任务超时被kill。大数据平台资源有限，不可能让用户的查询SQL无限期执行下去。任务查杀规则综合考虑3方面因素（查询数据量 + 执行时间 + 完成度）：

impala cdh yarn查询进程_hive_02

针对数据块这一问题，非常不建议使用select *，而列出具体的查询字段，另外加上limit 10000字句限制条数。

SQLException: Sender timed out waiting for receiver fragment instance: , dest node: 66

具体的报错信息如下：

java.sql.SQLException: Sender timed out waiting for receiver fragment instance: 394c696029ddcce6:a51b7cab000007cc, dest node: 66
	at org.apache.hive.jdbc.HiveStatement.waitForOperationToComplete(HiveStatement.java:381)
	at org.apache.hive.jdbc.HiveStatement.execute(HiveStatement.java:260)
	at org.apache.hive.jdbc.HiveStatement.executeQuery(HiveStatement.java:473)
	at com.alibaba.druid.pool.DruidPooledStatement.executeQuery(DruidPooledStatement.java:308)

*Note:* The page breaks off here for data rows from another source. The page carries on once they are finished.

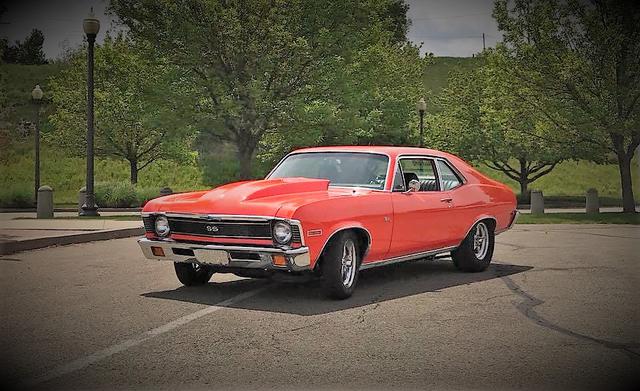 Locate an element on the screen. This screenshot has height=391, width=640. trash receptacle is located at coordinates (47, 201), (82, 194), (534, 198), (595, 202). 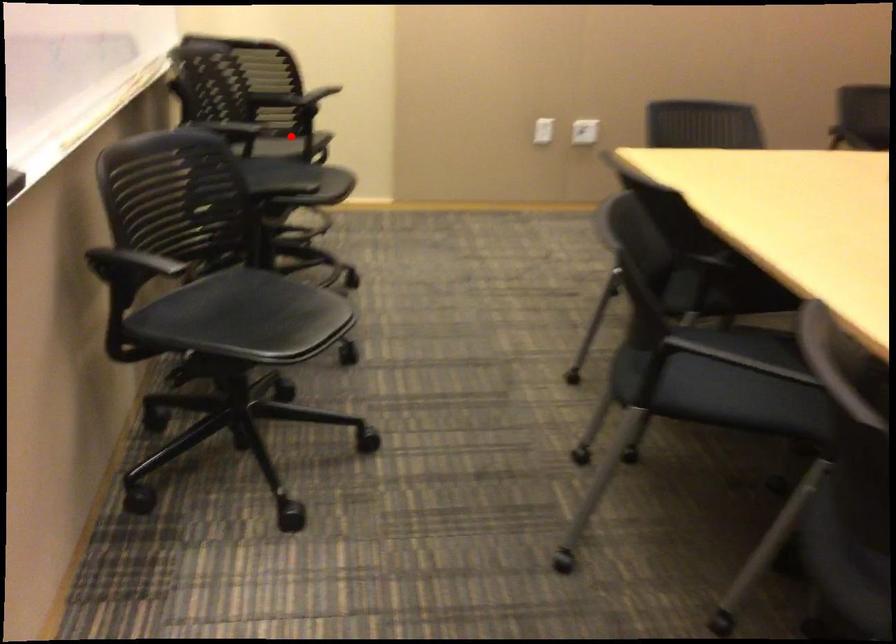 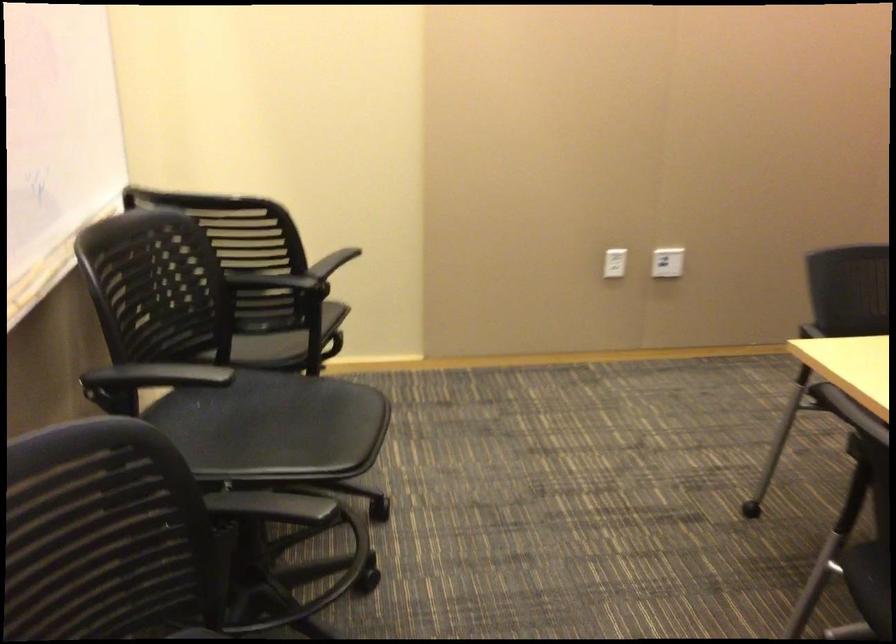 The point at the highlighted location is marked in the first image. Where is the corresponding point in the second image?

(287, 341) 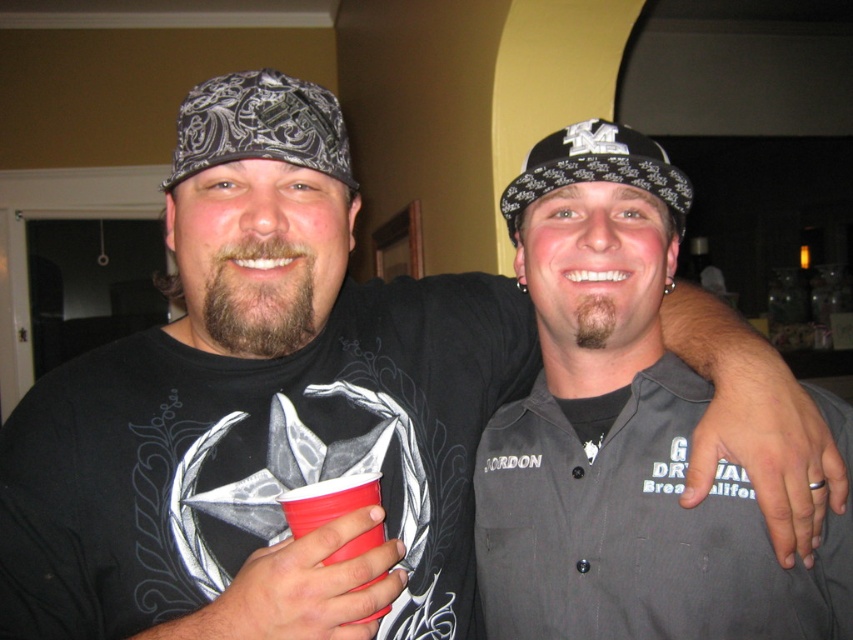 Which of these two, gray button-up shirt at center or black printed bandana at upper left, stands shorter?

black printed bandana at upper left is shorter.

Between gray button-up shirt at center and black printed bandana at upper left, which one appears on the left side from the viewer's perspective?

Positioned to the left is black printed bandana at upper left.

Between point (836, 417) and point (276, 140), which one is positioned in front?

Point (276, 140) is in front.

In order to click on gray button-up shirt at center in this screenshot , I will do `click(621, 433)`.

How far apart are black bandana at center and rubberized plastic cup at lower left?

black bandana at center and rubberized plastic cup at lower left are 15.38 inches apart from each other.

Can you confirm if black bandana at center is bigger than rubberized plastic cup at lower left?

Yes.

The height and width of the screenshot is (640, 853). What do you see at coordinates (596, 168) in the screenshot? I see `black bandana at center` at bounding box center [596, 168].

I want to click on black bandana at center, so click(596, 168).

Between point (238, 109) and point (352, 506), which one is positioned in front?

Positioned in front is point (352, 506).

The width and height of the screenshot is (853, 640). In order to click on black printed bandana at upper left in this screenshot , I will do `click(260, 125)`. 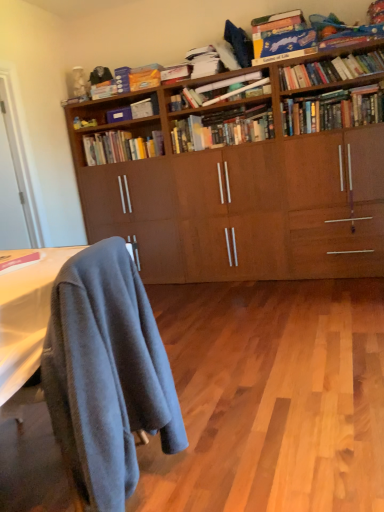 Find the location of a particular element. The width and height of the screenshot is (384, 512). matte pink book at lower left, which ranks as the first book in bottom-to-top order is located at coordinates (20, 260).

Describe the element at coordinates (217, 90) in the screenshot. The height and width of the screenshot is (512, 384). I see `matte paper book at center, which is counted as the 7th book, starting from the top` at that location.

有时候重试成功，有时候失败。登录到Hadoop集群机器里，查看任务调度执行日志：

impala cdh yarn查询进程_apache_03

发现这个SQL，居然要全表扫描一张1.2W+分区，扫描20.1TB数据。

解决方法：重试，优化SQL。貌似没有更好的方法。

Failed to open HDFS file.No such file or directory.Root cause: RemoteException: File does not exist:

任务执行失败，具体的报错信息如下：

java.sql.SQLException: Disk I/O error: Failed to open HDFS file hdfs://ppdhdpha/user/hive/warehouse/test.db/chengzhangquanyi_huolizhiguoqi_chuda/2c43254ab60211d3-cf0e47d200000235_298950249_data.0.
Error(2): No such file or directory
Root cause: RemoteException: File does not exist: /user/hive/warehouse/test.db/chengzhangquanyi_huolizhiguoqi_chuda/2c43254ab60211d3-cf0e47d200000235_298950249_data.0.
        at org.apache.hadoop.hdfs.server.namenode.INodeFile.valueOf(INodeFile.java:85)
        at org.apache.hadoop.hdfs.server.namenode.INodeFile.valueOf(INodeFile.java:75)
        at org.apache.hadoop.hdfs.server.namenode.FSDirStatAndListingOp.getBlockLocations(FSDirStatAndListingOp.java:152)
        at org.apache.hadoop.hdfs.server.namenode.FSNamesystem.getBlockLocations(FSNamesystem.java:1909)
        at org.apache.hadoop.hdfs.server.namenode.NameNodeRpcServer.getBlockLocations(NameNodeRpcServer.java:735)
        at org.apache.hadoop.hdfs.protocolPB.ClientNamenodeProtocolServerSideTranslatorPB.getBlockLocations(ClientNamenodeProtocolServerSideTranslatorPB.java:415)
        at org.apache.hadoop.hdfs.protocol.proto.ClientNamenodeProtocolProtos$ClientNamenodeProtocol$2.callBlockingMethod(ClientNamenodeProtocolProtos.java)
        at org.apache.hadoop.ipc.ProtobufRpcEngine$Server$ProtoBufRpcInvoker.call(ProtobufRpcEngine.java:523)
        at org.apache.hadoop.ipc.RPC$Server.call(RPC.java:991)
        at org.apache.hadoop.ipc.Server$RpcCall.run(Server.java:869)
        at org.apache.hadoop.ipc.Server$RpcCall.run(Server.java:815)
        at java.security.AccessController.doPrivileged(Native Method)
        at javax.security.auth.Subject.doAs(Subject.java:422)
        at org.apache.hadoop.security.UserGroupInformation.doAs(UserGroupInformation.java:1875)
        at org.apache.hadoop.ipc.Server$Handler.run(Server.java:2675)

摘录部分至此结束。